* [What is expected]: Go through the listing beneath and show each line containing the string "Advanced".

============

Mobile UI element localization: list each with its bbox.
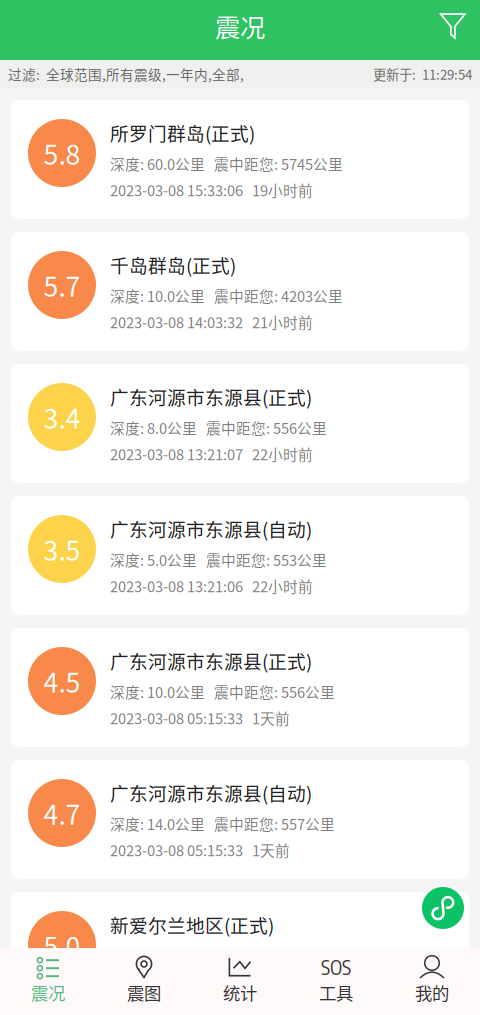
staticText: 深度: 10.0公里 震中距您: 556公里: [110, 681, 335, 702]
staticText: 统计: [223, 980, 257, 1005]
staticText: 2023-03-08 03:02:11 1天前: [110, 971, 290, 992]
staticText: 深度: 8.0公里 震中距您: 556公里: [110, 417, 327, 438]
staticText: 2023-03-08 14:03:32 21小时前: [110, 311, 313, 332]
staticText: 2023-03-08 15:33:06 19小时前: [110, 179, 313, 200]
button[interactable]: 统计: [192, 948, 288, 1015]
staticText: SOS: [321, 954, 351, 980]
staticText: 深度: 14.0公里 震中距您: 557公里: [110, 813, 335, 834]
staticText: 5.0: [44, 926, 80, 964]
staticText: 4.7: [44, 794, 80, 832]
button[interactable]: 小程序: [422, 887, 464, 929]
staticText: 深度: 60.0公里 震中距您: 5745公里: [110, 153, 343, 174]
staticText: 3.5: [44, 530, 80, 568]
staticText: 5.7: [44, 266, 80, 304]
staticText: 深度: 10.0公里 震中距您: 5000公里: [110, 945, 343, 966]
button[interactable]: 5.7: [11, 232, 469, 351]
staticText: 过滤: 全球范围,所有震级,一年内,全部,: [8, 64, 244, 84]
button[interactable]: 4.7: [11, 760, 469, 879]
staticText: 千岛群岛(正式): [110, 251, 236, 278]
staticText: 2023-03-08 05:15:33 1天前: [110, 839, 290, 860]
button[interactable]: 我的: [384, 948, 480, 1015]
staticText: 广东河源市东源县(正式): [110, 383, 312, 410]
staticText: 3.4: [44, 398, 80, 436]
staticText: 4.5: [44, 662, 80, 700]
button[interactable]: 3.5: [11, 496, 469, 615]
staticText: 震况: [215, 8, 265, 44]
button[interactable]: 5.8: [11, 100, 469, 219]
staticText: 广东河源市东源县(正式): [110, 647, 312, 674]
button[interactable]: 震图: [96, 948, 192, 1015]
button[interactable]: 震况: [0, 948, 96, 1015]
staticText: 2023-03-08 13:21:06 22小时前: [110, 575, 313, 596]
button[interactable]: 筛选: [426, 0, 480, 60]
staticText: 震图: [127, 980, 161, 1005]
staticText: 5.8: [44, 134, 80, 172]
staticText: 2023-03-08 13:21:07 22小时前: [110, 443, 313, 464]
button[interactable]: SOS: [288, 948, 384, 1015]
staticText: 新爱尔兰地区(正式): [110, 911, 274, 938]
staticText: 震况: [31, 980, 65, 1005]
button[interactable]: 3.4: [11, 364, 469, 483]
staticText: 工具: [319, 980, 353, 1005]
staticText: 深度: 5.0公里 震中距您: 553公里: [110, 549, 327, 570]
staticText: 广东河源市东源县(自动): [110, 515, 312, 542]
staticText: 更新于: 11:29:54: [373, 64, 472, 84]
staticText: 我的: [415, 980, 449, 1005]
staticText: 深度: 10.0公里 震中距您: 4203公里: [110, 285, 343, 306]
staticText: 广东河源市东源县(自动): [110, 779, 312, 806]
staticText: 2023-03-08 05:15:33 1天前: [110, 707, 290, 728]
button[interactable]: 4.5: [11, 628, 469, 747]
button[interactable]: 5.0: [11, 892, 469, 1011]
staticText: 所罗门群岛(正式): [110, 119, 255, 146]
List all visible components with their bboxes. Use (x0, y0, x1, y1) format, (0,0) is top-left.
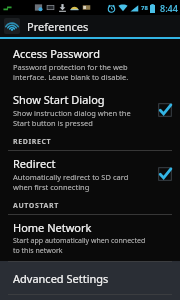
staticText: Show instruction dialog when the Start b… (13, 108, 131, 128)
staticText: Automatically redirect to SD card when f… (13, 172, 129, 192)
staticText: Advanced Settings (13, 271, 109, 286)
button[interactable]: Toggle Redirect (156, 165, 174, 183)
staticText: Preferences (27, 19, 89, 34)
staticText: Start app automatically when connected t… (13, 236, 146, 256)
button[interactable]: Access Password (0, 41, 180, 87)
staticText: Home Network (13, 220, 92, 235)
staticText: 78 (141, 4, 148, 12)
staticText: 8:44 (160, 2, 178, 14)
button[interactable]: Home Network (0, 215, 180, 261)
button[interactable]: Show Start Dialog (0, 87, 180, 133)
staticText: AUTOSTART (13, 201, 59, 211)
staticText: REDIRECT (13, 137, 52, 147)
button[interactable]: Toggle Show Start Dialog (156, 101, 174, 119)
staticText: Show Start Dialog (13, 92, 105, 107)
button[interactable]: Redirect (0, 151, 180, 197)
button[interactable]: Advanced Settings (0, 262, 180, 294)
staticText: Access Password (13, 46, 100, 61)
button[interactable]: Preferences (0, 15, 180, 37)
staticText: Redirect (13, 156, 56, 171)
staticText: Password protection for the web interfac… (13, 62, 129, 82)
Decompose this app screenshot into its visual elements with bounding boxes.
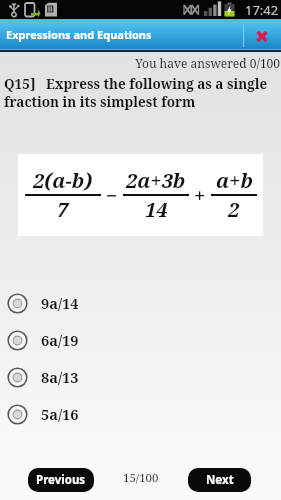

============

* [Task result]:
staticText: Advanced Settings (13, 271, 109, 286)
button[interactable]: Advanced Settings (0, 262, 180, 294)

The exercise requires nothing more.